Extracted data entries:

+===+

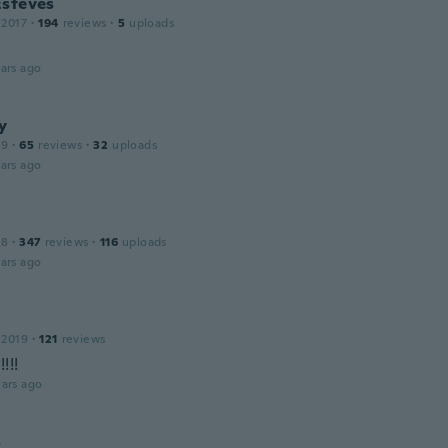
Esteves
 2017
·
194
reviews
·
5
uploads
ars ago
y
19
·
65
reviews
·
32
uploads
ars ago
18
·
347
reviews
·
116
uploads
ars ago
 2019
·
121
reviews
!!!
ars ago
s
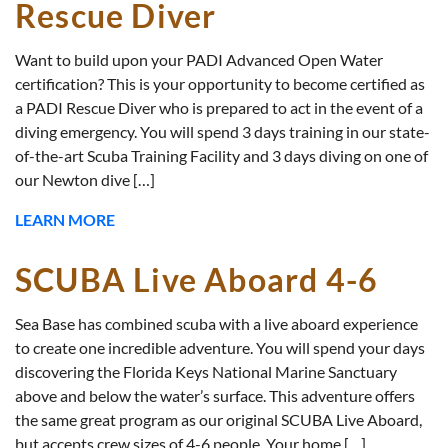
Rescue Diver
Want to build upon your PADI Advanced Open Water
certification? This is your opportunity to become certified as
a PADI Rescue Diver who is prepared to act in the event of a
diving emergency. You will spend 3 days training in our state-
of-the-art Scuba Training Facility and 3 days diving on one of
our Newton dive […]
LEARN MORE
SCUBA Live Aboard 4-6
Sea Base has combined scuba with a live aboard experience
to create one incredible adventure. You will spend your days
discovering the Florida Keys National Marine Sanctuary
above and below the water’s surface. This adventure offers
the same great program as our original SCUBA Live Aboard,
but accepts crew sizes of 4-6 people. Your home […]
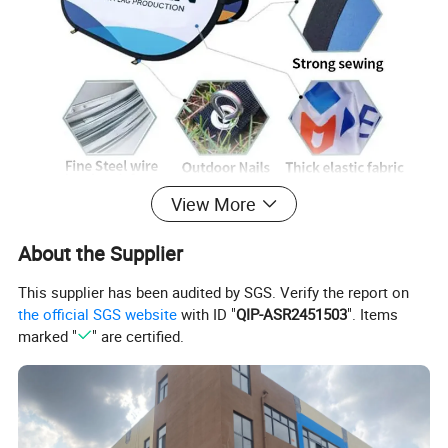
View More
About the Supplier
This supplier has been audited by SGS. Verify the report on
the official SGS website
with ID "
QIP-ASR2451503
". Items
marked "
" are certified.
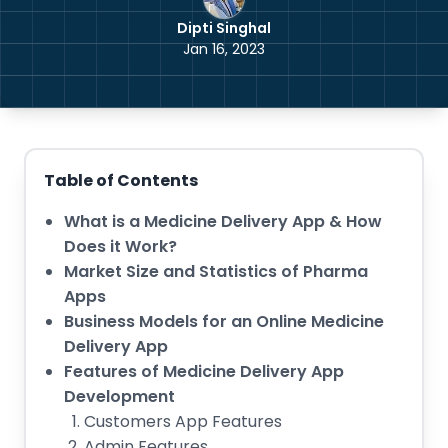
Dipti Singhal
Jan 16, 2023
Table of Contents
What is a Medicine Delivery App & How
Does it Work?
Market Size and Statistics of Pharma
Apps
Business Models for an Online Medicine
Delivery App
Features of Medicine Delivery App
Development
Customers App Features
Admin Features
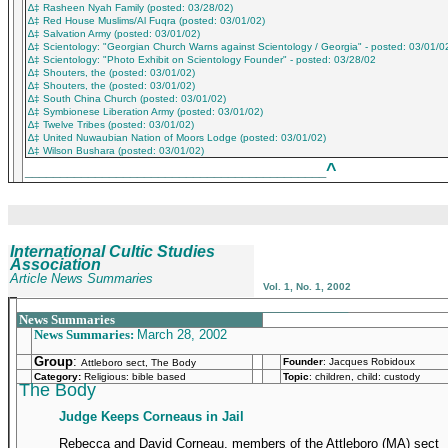
∆‡ Rasheen Nyah Family (posted: 03/28/02)
∆‡ Red House Muslims/Al Fuqra (posted: 03/01/02)
∆‡ Salvation Army (posted: 03/01/02)
∆‡ Scientology: "Georgian Church Warns against Scientology / Georgia" - posted: 03/01/0
∆‡ Scientology: "Photo Exhibit on Scientology Founder" - posted: 03/28/02
∆‡ Shouters, the (posted: 03/01/02)
∆‡ Shouters, the (posted: 03/01/02)
∆‡ South China Church (posted: 03/01/02)
∆‡ Symbionese Liberation Army (posted: 03/01/02)
∆‡ Twelve Tribes (posted: 03/01/02)
∆‡ United Nuwaubian Nation of Moors Lodge (posted: 03/01/02)
∆‡ Wilson Bushara (posted: 03/01/02)
^
___________________________________________
International Cultic Studies
Association
Article News Summaries
Vol. 1, No. 1, 2002
_______________________________________________
News Summaries
News Summaries:
March 28, 2002
Group
:
Founder
:
Jacques Robidoux
Attleboro sect, The Body
Category:
Religious: bible based
Topic
: children, child: custody
The Body
Judge Keeps Corneaus in Jail
Rebecca and David Corneau, members of the Attleboro (MA) sect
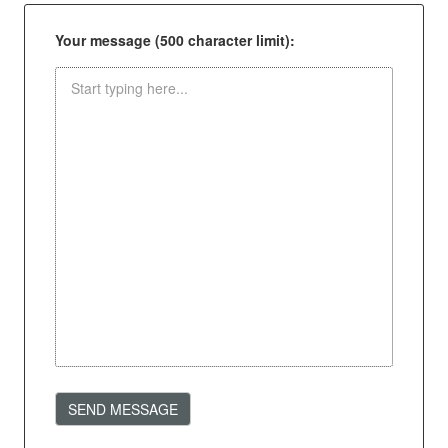
Your message (500 character limit):
SEND MESSAGE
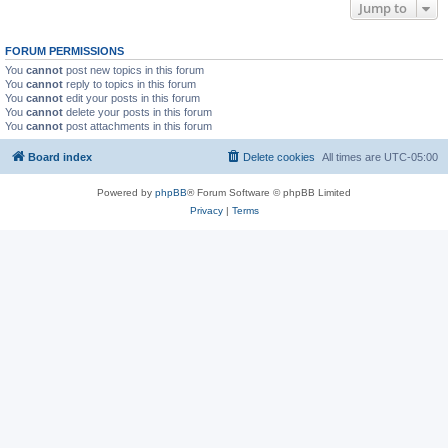
Jump to
FORUM PERMISSIONS
You
cannot
post new topics in this forum
You
cannot
reply to topics in this forum
You
cannot
edit your posts in this forum
You
cannot
delete your posts in this forum
You
cannot
post attachments in this forum
Board index
Delete cookies
All times are
UTC-05:00
Powered by
phpBB
® Forum Software © phpBB Limited
Privacy
|
Terms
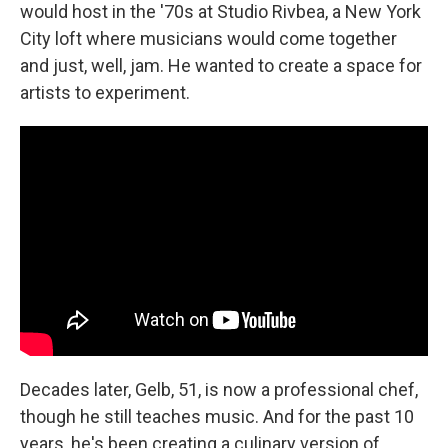
would host in the '70s at Studio Rivbea, a New York
City loft where musicians would come together
and just, well, jam. He wanted to create a space for
artists to experiment.
Decades later, Gelb, 51, is now a professional chef,
though he still teaches music. And for the past 10
years, he's been creating a culinary version of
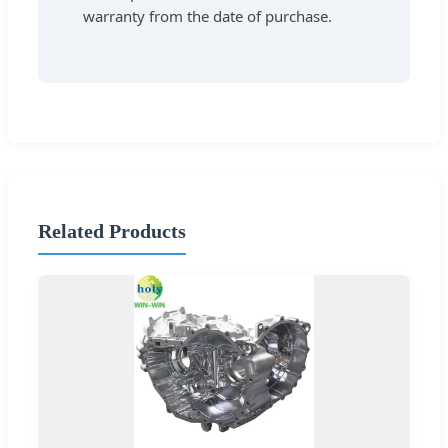
warranty from the date of purchase.
Related Products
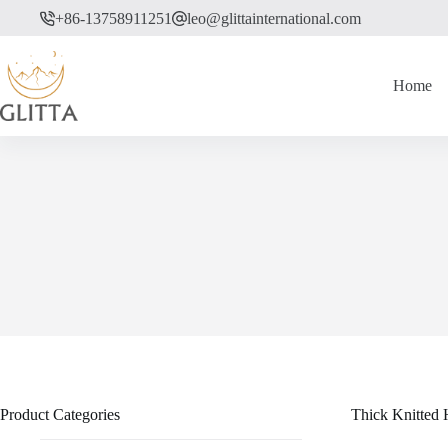
Skip
+86-13758911251
leo@glittainternational.com
to
content
Home
Product Categories
Thick Knitted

+===+

From the first line of the records through the line with "SCUBA Live Aboard 4-6", reproduce each line exactly and leave the pictures out.

**Exercise solution:**
Esteves
 2017
·
194
reviews
·
5
uploads
ars ago
y
19
·
65
reviews
·
32
uploads
ars ago
18
·
347
reviews
·
116
uploads
ars ago
 2019
·
121
reviews
!!!
ars ago
s
Rescue Diver
Want to build upon your PADI Advanced Open Water
certification? This is your opportunity to become certified as
a PADI Rescue Diver who is prepared to act in the event of a
diving emergency. You will spend 3 days training in our state-
of-the-art Scuba Training Facility and 3 days diving on one of
our Newton dive […]
LEARN MORE
SCUBA Live Aboard 4-6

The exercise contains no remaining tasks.